:: EXTRACTED ENTRIES ::
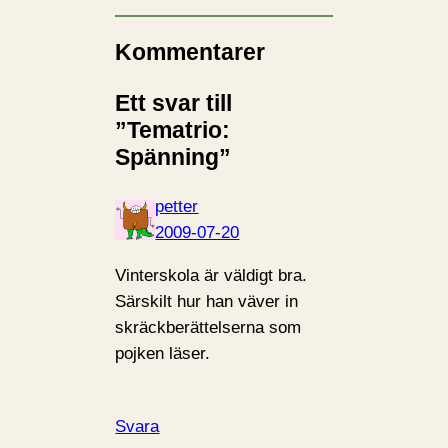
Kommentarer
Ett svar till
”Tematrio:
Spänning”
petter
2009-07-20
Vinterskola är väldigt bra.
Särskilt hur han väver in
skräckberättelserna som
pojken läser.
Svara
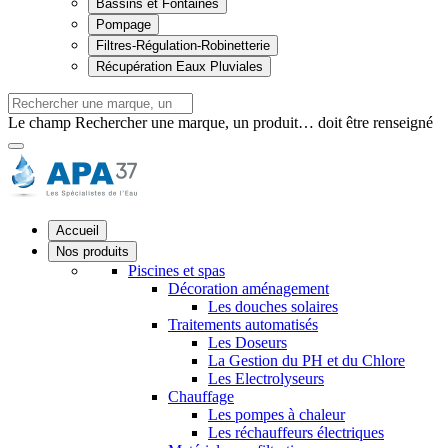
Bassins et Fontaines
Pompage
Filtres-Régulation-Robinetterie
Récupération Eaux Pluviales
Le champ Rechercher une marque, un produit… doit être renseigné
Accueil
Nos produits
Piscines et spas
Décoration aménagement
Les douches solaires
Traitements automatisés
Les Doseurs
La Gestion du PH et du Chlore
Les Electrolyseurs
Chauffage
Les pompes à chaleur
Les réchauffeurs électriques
:::
Can you quote exactly, and only, the lines from the one containing "Särskilt hur han väver in" through the last line of the records above, keeping both ends and leaving out any pictures?

# RESPONSE BELOW
Särskilt hur han väver in
skräckberättelserna som
pojken läser.
Svara
Bassins et Fontaines
Pompage
Filtres-Régulation-Robinetterie
Récupération Eaux Pluviales
Le champ Rechercher une marque, un produit… doit être renseigné
Accueil
Nos produits
Piscines et spas
Décoration aménagement
Les douches solaires
Traitements automatisés
Les Doseurs
La Gestion du PH et du Chlore
Les Electrolyseurs
Chauffage
Les pompes à chaleur
Les réchauffeurs électriques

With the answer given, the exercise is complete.